If a single note of 'All the Things You Are' falls in an empty jazz club does it still make a sound?

Consider for a moment: what precisely it is that you miss most about not being able to hear jazz live in these days of crisis. Ponder that moment when you turn up, sidle in, look around, and wonder if anyone else is coming. Who on earth are these …

Published: 26 Apr 2020. Updated: 3 years.

Consider for a moment: what precisely it is that you miss most about not being able to hear jazz live in these days of crisis.

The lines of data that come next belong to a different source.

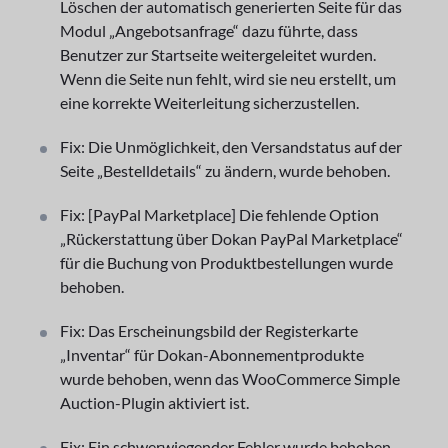
Löschen der automatisch generierten Seite für das
Modul „Angebotsanfrage“ dazu führte, dass
Benutzer zur Startseite weitergeleitet wurden.
Wenn die Seite nun fehlt, wird sie neu erstellt, um
eine korrekte Weiterleitung sicherzustellen.
Fix: Die Unmöglichkeit, den Versandstatus auf der
Seite „Bestelldetails“ zu ändern, wurde behoben.
Fix: [PayPal Marketplace] Die fehlende Option
„Rückerstattung über Dokan PayPal Marketplace“
für die Buchung von Produktbestellungen wurde
behoben.
Fix: Das Erscheinungsbild der Registerkarte
„Inventar“ für Dokan-Abonnementprodukte
wurde behoben, wenn das WooCommerce Simple
Auction-Plugin aktiviert ist.
Fix: Ein schwerwiegender Fehler wurde behoben,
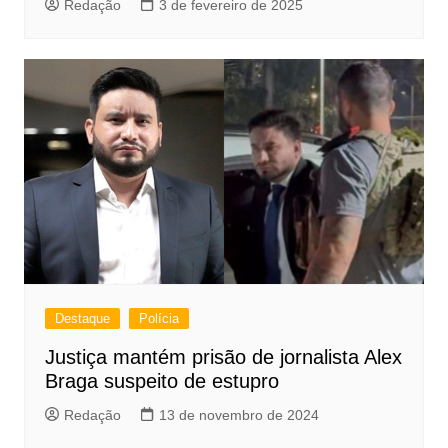
Redação
3 de fevereiro de 2025
Destaque
Polícia
Justiça mantém prisão de jornalista Alex
Braga suspeito de estupro
Redação
13 de novembro de 2024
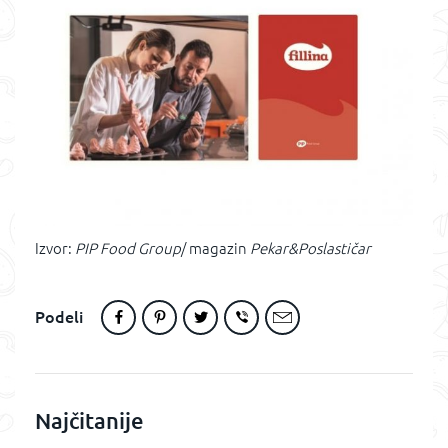
Izvor:
PIP Food Group
/ magazin
Pekar&Poslastičar
Podeli
Najčitanije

Ponder that moment when you turn up, sidle in, look around, and wonder if anyone else is coming. Who on earth are these guys anyway you have come to see, you ask yourself. Will they actually turn up? Those people yakking their heads off: are they ever going to shut up and why are they slurping their soup? Oh I wouldn't even mind hearing that peculiar suck of indeterminate gloop, even overhearing fellow patrons' tales of the intricate travel adventures they undertook just to get there given the silence now.

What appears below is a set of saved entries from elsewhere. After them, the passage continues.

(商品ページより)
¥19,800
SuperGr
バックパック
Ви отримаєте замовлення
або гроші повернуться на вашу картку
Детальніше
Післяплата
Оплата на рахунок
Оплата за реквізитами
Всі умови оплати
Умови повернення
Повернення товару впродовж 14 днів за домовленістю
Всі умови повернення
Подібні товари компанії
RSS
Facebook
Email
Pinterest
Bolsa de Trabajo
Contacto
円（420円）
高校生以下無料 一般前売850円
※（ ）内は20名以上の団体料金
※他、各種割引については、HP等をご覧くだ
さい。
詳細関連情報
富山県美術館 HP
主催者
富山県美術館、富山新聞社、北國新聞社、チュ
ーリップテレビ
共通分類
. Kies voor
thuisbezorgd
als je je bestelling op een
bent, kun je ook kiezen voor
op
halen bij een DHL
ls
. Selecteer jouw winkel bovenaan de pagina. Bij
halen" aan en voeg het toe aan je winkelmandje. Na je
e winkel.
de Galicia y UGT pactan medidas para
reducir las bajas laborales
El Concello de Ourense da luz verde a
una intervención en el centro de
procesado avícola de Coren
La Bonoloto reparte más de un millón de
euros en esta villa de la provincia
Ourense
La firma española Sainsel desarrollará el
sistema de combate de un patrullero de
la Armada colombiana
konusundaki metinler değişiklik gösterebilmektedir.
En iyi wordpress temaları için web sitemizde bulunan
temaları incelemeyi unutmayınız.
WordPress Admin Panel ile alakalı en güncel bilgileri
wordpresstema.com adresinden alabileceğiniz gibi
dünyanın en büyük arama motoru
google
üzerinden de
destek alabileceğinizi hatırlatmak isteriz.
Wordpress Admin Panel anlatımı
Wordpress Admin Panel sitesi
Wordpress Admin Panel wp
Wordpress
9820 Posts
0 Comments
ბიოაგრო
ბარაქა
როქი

That piano player I'd be thinking: is he going to play a bit louder, ever? Every time the door opens the squeaks from the hinges are louder. Yes I miss thoughts like these. And hearing standards, where in a public place are you actually going to hear someone play 'Stella by Starlight' if it isn't in a jazz club? And what about those pictures on the walls of all the old jazzers often long since expired we used to stare at when the bass solo got a bit dull: where are the pictures on the walls, do they even exist. If a single note of 'All the Things You Are' falls in an empty jazz club does it still make a sound?

Then there is that thing about looking around and spotting a few regulars that you know by face but haven't a clue who they are. Where are they now? Locked down in Plaistow, sleepless in Prestatyn – arrested in Aberystwyth?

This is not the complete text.